I’m pretty good at picking dangerous individuals — a by-product of having lived a long time. This bloke seemed harmless to me, even with his dishevelled appearance.

I saw him lean over to the well-dressed lady sitting next to him, but I couldn’t hear what he said. She replied, and that was that. A few stops later, he got off the bus and disappeared into the wider world.

I caught the lady’s eye and asked her what had transpired between them.
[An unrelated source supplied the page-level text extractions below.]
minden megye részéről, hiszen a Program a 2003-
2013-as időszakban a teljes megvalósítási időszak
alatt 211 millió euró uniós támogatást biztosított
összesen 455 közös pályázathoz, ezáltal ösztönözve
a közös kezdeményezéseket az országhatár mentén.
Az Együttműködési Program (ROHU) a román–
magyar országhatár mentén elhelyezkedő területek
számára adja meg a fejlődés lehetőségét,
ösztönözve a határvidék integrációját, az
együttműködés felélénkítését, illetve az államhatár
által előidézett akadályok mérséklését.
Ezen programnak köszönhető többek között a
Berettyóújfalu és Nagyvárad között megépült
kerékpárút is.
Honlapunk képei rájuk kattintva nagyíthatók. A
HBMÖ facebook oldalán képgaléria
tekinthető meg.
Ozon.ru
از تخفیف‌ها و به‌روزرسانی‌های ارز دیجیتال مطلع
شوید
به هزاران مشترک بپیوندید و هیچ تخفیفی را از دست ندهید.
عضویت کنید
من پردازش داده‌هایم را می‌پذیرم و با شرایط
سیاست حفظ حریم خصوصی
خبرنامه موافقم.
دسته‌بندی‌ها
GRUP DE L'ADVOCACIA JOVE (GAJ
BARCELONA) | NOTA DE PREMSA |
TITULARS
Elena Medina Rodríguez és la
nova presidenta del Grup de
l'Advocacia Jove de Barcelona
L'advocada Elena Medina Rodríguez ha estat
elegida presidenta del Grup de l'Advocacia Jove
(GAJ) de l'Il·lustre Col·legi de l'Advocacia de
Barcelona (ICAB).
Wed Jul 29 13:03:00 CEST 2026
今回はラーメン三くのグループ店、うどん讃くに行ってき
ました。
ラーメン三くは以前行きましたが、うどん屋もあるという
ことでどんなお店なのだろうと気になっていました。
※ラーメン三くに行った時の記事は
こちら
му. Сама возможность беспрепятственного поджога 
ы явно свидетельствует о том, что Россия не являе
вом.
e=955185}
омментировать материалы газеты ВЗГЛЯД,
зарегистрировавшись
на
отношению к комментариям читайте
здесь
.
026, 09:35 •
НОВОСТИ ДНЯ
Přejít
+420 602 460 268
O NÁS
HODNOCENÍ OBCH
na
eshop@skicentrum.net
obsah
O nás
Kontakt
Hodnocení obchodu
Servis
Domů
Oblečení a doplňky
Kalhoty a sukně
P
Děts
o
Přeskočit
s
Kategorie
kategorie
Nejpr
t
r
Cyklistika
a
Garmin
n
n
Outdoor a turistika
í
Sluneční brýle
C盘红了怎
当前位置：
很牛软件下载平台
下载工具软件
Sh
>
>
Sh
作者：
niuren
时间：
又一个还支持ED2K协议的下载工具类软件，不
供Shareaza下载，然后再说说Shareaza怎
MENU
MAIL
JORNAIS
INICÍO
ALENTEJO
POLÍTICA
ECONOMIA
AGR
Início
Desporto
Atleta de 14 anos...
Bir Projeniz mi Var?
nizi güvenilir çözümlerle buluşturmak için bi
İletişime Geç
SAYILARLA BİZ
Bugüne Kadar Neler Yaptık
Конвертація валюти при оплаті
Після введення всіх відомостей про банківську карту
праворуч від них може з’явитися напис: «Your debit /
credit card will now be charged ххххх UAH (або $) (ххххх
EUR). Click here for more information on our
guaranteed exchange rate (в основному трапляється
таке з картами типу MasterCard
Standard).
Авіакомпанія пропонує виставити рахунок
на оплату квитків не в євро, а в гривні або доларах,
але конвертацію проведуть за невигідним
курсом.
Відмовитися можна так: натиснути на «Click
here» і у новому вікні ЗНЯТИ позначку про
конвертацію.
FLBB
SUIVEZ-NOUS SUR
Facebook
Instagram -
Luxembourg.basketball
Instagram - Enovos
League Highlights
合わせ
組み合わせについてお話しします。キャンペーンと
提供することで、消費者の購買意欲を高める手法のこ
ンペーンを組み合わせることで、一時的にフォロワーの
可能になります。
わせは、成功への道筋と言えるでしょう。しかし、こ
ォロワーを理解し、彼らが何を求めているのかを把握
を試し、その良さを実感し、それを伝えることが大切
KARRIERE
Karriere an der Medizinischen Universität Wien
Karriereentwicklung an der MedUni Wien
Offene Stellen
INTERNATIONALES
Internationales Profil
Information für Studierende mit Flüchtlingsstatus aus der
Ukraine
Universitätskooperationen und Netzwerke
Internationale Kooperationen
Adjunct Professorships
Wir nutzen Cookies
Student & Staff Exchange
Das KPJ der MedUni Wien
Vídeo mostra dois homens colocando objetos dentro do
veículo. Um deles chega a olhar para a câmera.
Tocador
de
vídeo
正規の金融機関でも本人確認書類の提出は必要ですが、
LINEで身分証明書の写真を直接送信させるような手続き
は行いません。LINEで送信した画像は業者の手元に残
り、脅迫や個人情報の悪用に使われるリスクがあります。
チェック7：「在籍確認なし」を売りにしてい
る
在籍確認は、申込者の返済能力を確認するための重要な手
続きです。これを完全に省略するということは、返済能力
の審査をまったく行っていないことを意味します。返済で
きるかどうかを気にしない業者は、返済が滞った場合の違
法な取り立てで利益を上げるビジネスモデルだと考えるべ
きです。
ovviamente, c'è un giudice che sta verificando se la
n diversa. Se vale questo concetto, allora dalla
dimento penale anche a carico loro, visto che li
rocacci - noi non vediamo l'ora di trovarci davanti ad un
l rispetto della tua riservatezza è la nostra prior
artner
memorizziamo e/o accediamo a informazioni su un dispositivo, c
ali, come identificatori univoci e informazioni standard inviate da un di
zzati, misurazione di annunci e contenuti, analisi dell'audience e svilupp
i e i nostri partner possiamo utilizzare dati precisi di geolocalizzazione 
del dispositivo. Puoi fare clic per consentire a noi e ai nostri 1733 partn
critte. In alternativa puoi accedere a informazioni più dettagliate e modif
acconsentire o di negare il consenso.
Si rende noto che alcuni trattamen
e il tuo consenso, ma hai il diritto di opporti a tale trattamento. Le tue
“I’m sorry, I don’t usually do this, but there was something about that gentleman. What did he say to you if you don’t mind me asking?”

The well-dressed lady oozed serenity, and she took a moment to answer — as though she was deciding whether it was any of my business, which it wasn’t.

I began to feel self-conscious when she said, “He told me that he could kill everyone on the bus, including the driver and was there anything I could say that would help him.”

“And what did you say,” I said.

“I told him that it was illegal to kill people, and he seemed satisfied with my answer. He spoke like a child who was in trouble and needed advice. I guess he thought I could help,” she said.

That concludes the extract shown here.